MiR-224 has been shown its tumor-suppressor functions in several cancers. Upraity et al. reported that miR-224 was downregulated in glioblastoma tumor tissues and cell lines [19]. Upregulation of miR-224 was found to reduce clonogenic potential of glioblastoma cells and enhance radiation sensitivity. Lower miR-224 expression showed significant correlation with poorer survival. Lin et al. revealed that reduced expression of miR-224 in prostate cancer was associated with metastasis, high PSA level, high Gleason scores, and poor biochemical recurrence-free survival [25]. Forced expression of miR-224 suppressed prostate cancer cell proliferation, invasion and migration, and promoted cell apoptosis [17,25]. MiR-224 expression has also been found to correlate inversely with tumor stage and lymph node metastasis as well as survival times in colorectal cancer patients [26]. Metastatic colorectal cancer cells (SW620) transfected with miR-224 mimics had reduced migration and motility in vitro and formed smaller tumors with fewer metastases in mice model. Furthermore, miR-224 upregulation enhances radiation sensitivity of medulloblastoma cells [27], and a 13-gene miRNA signature including increased miR-224 levels would predict good response of lung cancer cells to EGFR inhibitor erlotinib treatment [28].
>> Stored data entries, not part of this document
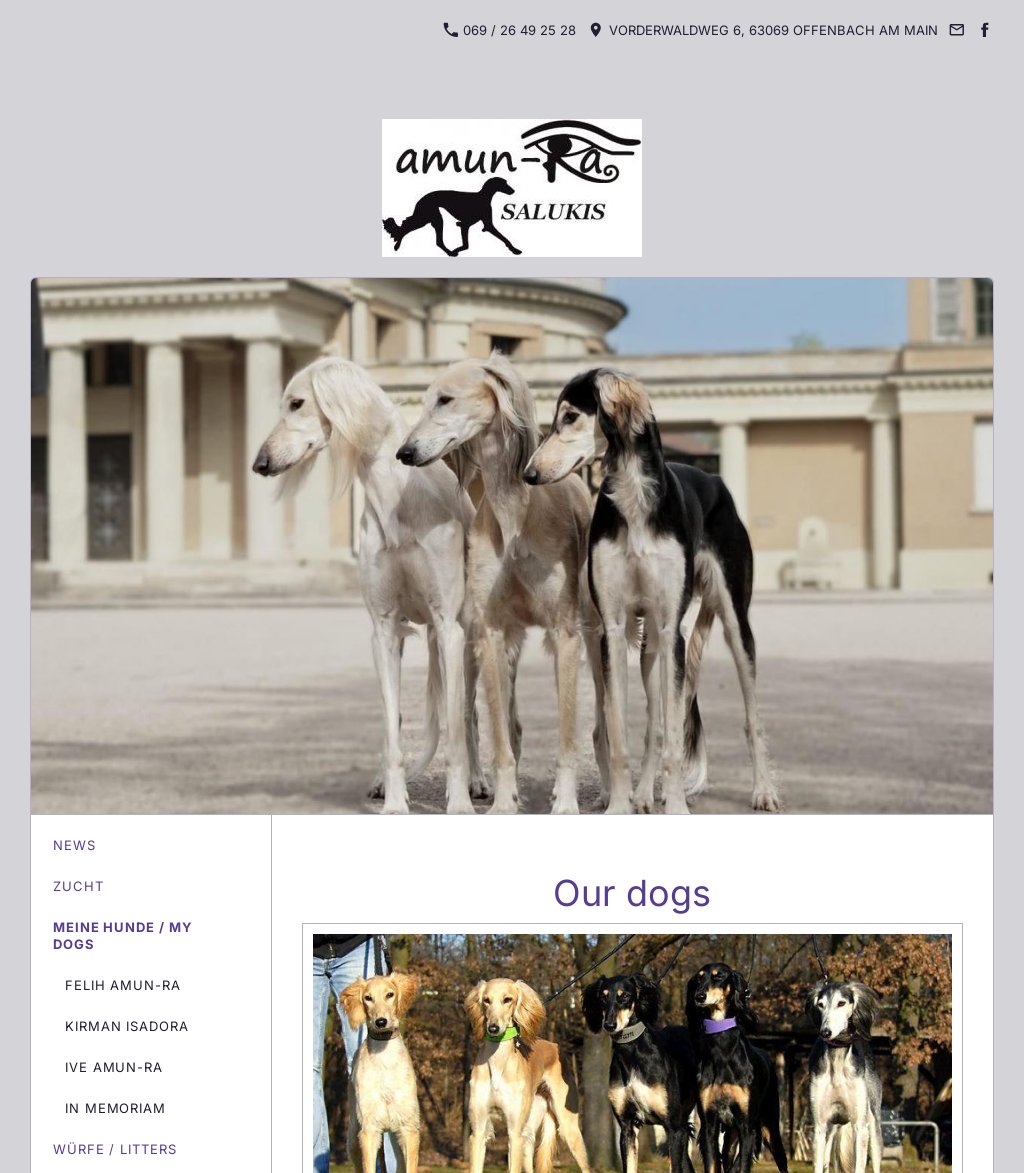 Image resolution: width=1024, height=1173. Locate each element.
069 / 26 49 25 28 (510, 30) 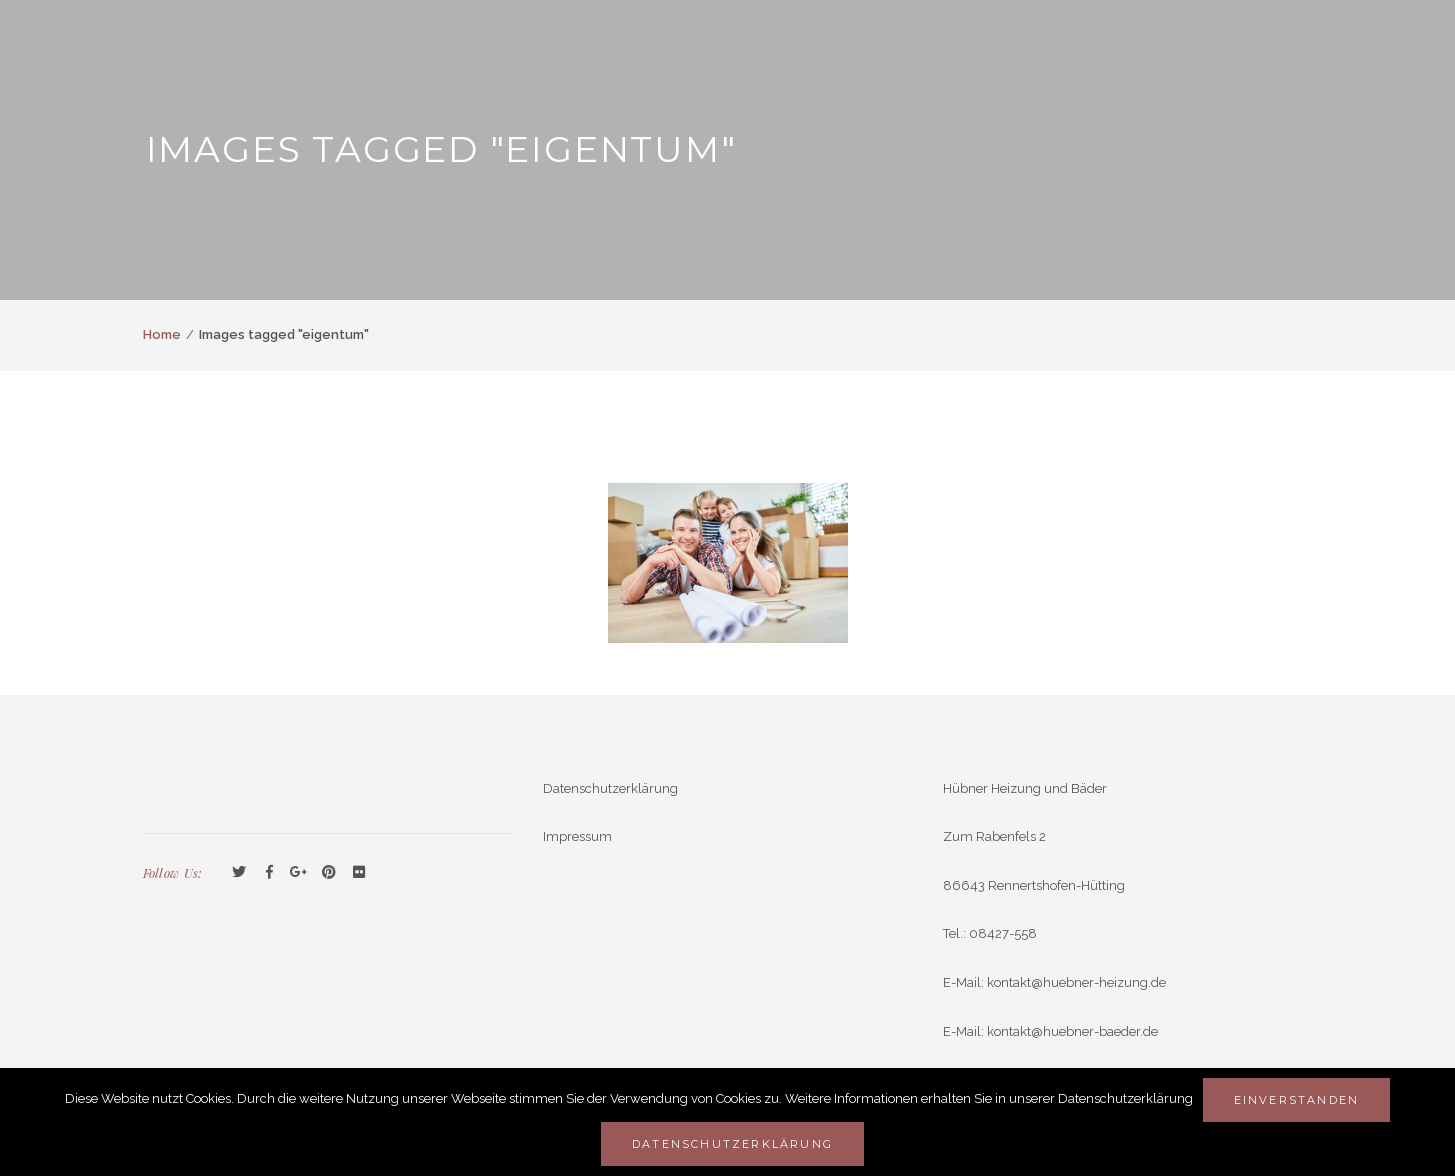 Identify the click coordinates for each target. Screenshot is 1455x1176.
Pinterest (329, 873)
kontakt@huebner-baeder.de (1072, 1031)
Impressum (577, 836)
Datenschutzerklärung (610, 788)
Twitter (239, 873)
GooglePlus (299, 873)
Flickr (359, 873)
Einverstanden (1297, 1100)
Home (162, 334)
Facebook (269, 873)
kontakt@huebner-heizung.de (1076, 982) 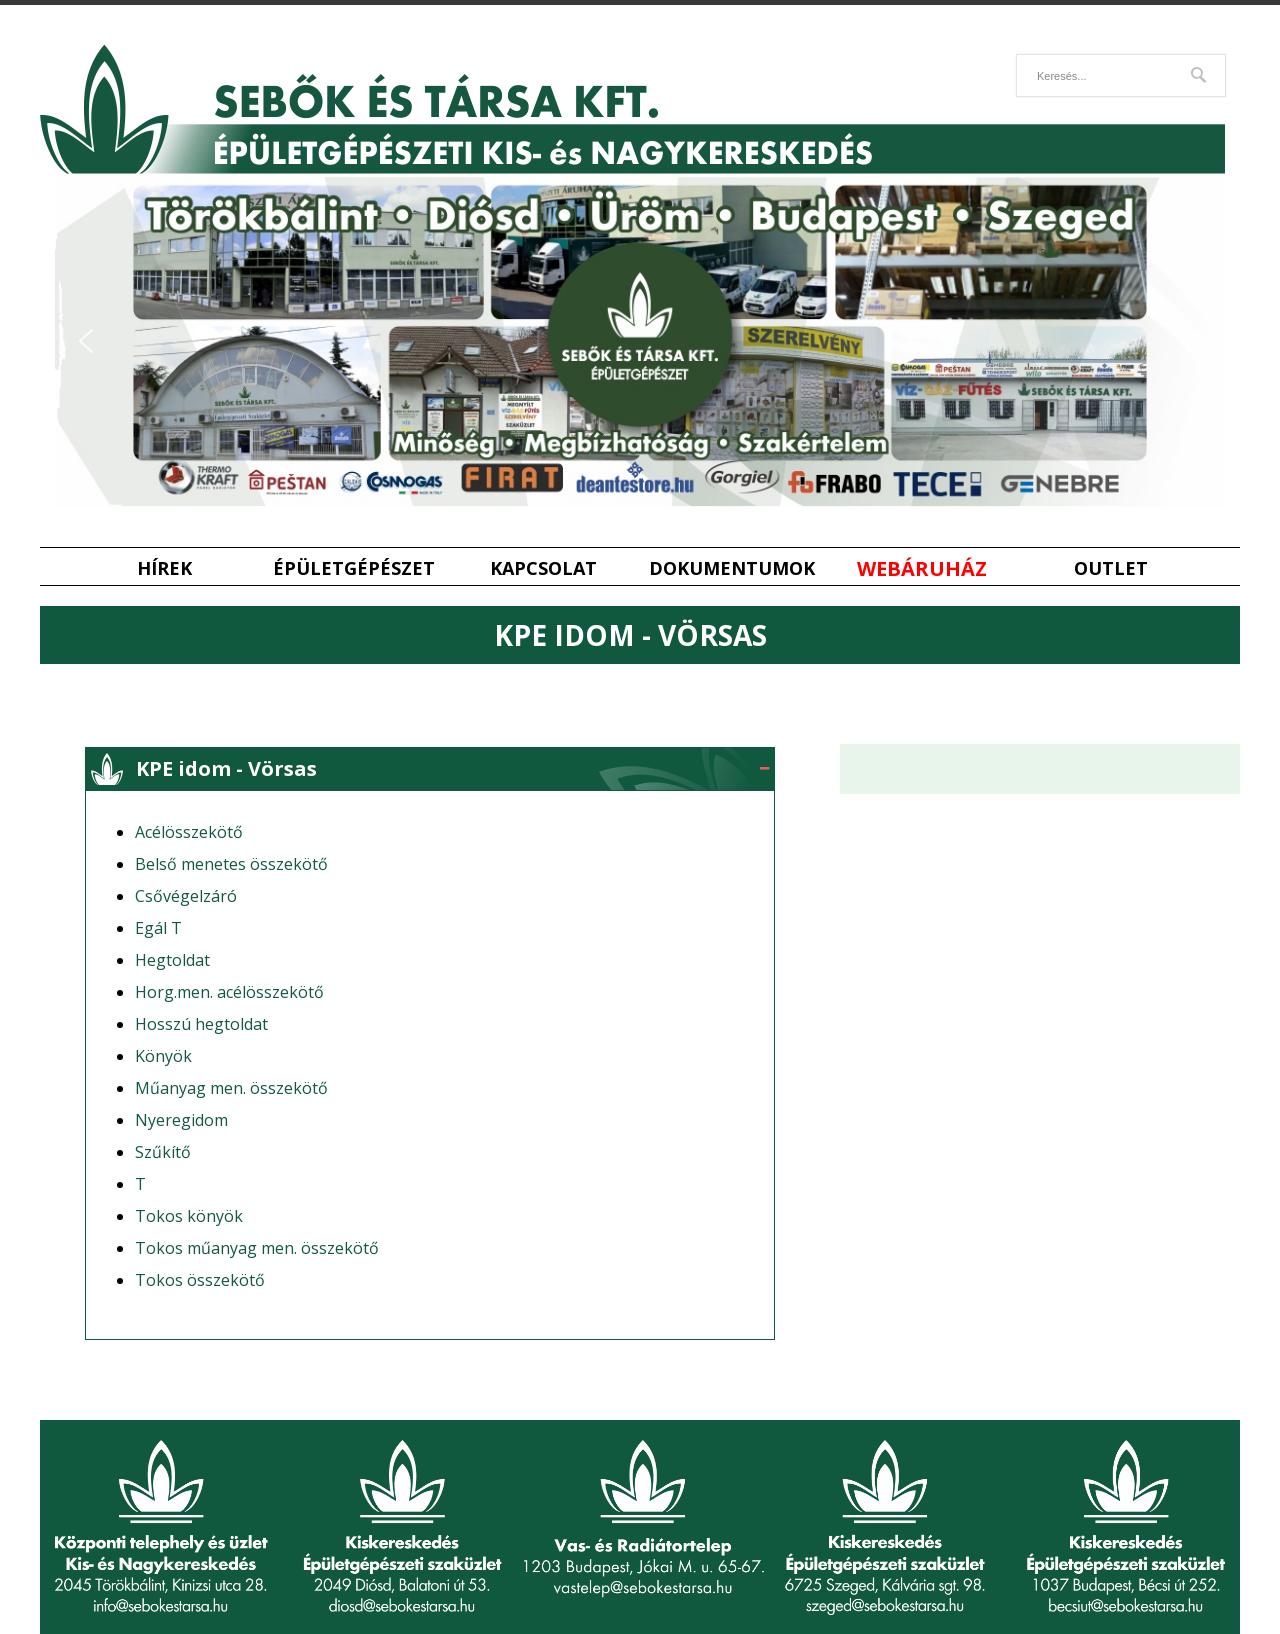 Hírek (164, 568)
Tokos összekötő (200, 1280)
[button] (86, 341)
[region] (640, 341)
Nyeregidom (181, 1120)
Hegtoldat (172, 960)
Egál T (158, 928)
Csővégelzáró (186, 896)
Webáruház (922, 568)
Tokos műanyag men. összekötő (257, 1248)
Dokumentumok (732, 568)
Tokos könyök (189, 1216)
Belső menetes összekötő (231, 864)
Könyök (163, 1056)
In contrast to the tumor-suppressive properties mentioned above, miR-224 also acts as an oncogene in some other cancers. Overexpression of miR-224 in human hepatocellular carcinoma was associated with promoted cell migration and invasion and poorer patient survival [20,29]. In cervical cancer, miR-224 expression was significantly higher in the cancerous tissues of patients with poor differentiation, lymph node metastasis, vascular invasion, advanced FIGO stage, and shorter overall survival [23]. In addition, the upregulation of miR-224 was also shown in breast cancer [30], clear cell renal cell carcinoma [31], pancreatic ductal adenocarcinoma [22], and bladder cancer [32]. So, miR-224 plays diverse functions in cancer pathogenesis and progression, and the role of miR-224 should be tumor specific and possibly dependent on its targets in different cancer types.

Previous research has identified many oncogenes or tumor suppressor genes as direct targets of miR-224, such as apoptosis inhibitor 5 (API5) [19], Homeobox D10 (HOXD10) [20], SMAD family member 4 (SMAD4) [33], SMAD family member 5 (SMAD5 [18], sarcolemma-associated protein (SLMAP) [18], Type 1 iodothyronine deiodinase (DIO1) [21], tumour protein D52 (TPD52) [17], tribbles homolog 1 (TRIB1) [25], chemokine (C-X-C motif) receptor 4 (CXCR4) [34], hypoxia-inducible factor 1 (HIF1A) [35], Raf kinase inhibitor protein (RKIP) [30], and cell division control protein 42 (CDC42) [36]. It is now clear that miRNAs execute their oncogenic or tumor suppressive functions by regulating the expression of target genes. However, an average miRNA can have more than 100 targets [37], and more than one miRNA can converge on a single transcript target [38]. Therefore, the potential regulatory circuitry afforded by miR-224 is enormous, and the accurate mechanisms on how miR-224 influences NSCLC progression need further clarification.

Conclusion

In conclusion, our results revealed that miRNA-224 was down-regulated in NSCLC cell lines and clinical samples. Decreased miRNA-224 expression was associated with aggressive progression and poor prognosis. Restored miR-224 expression in A549 cells exhibited anti-tumor effects in vitro. These findings demonstrate that miRNA-224 could not only be useful as a novel biomarker but also serve as a potential target for gene therapy of NSCLC.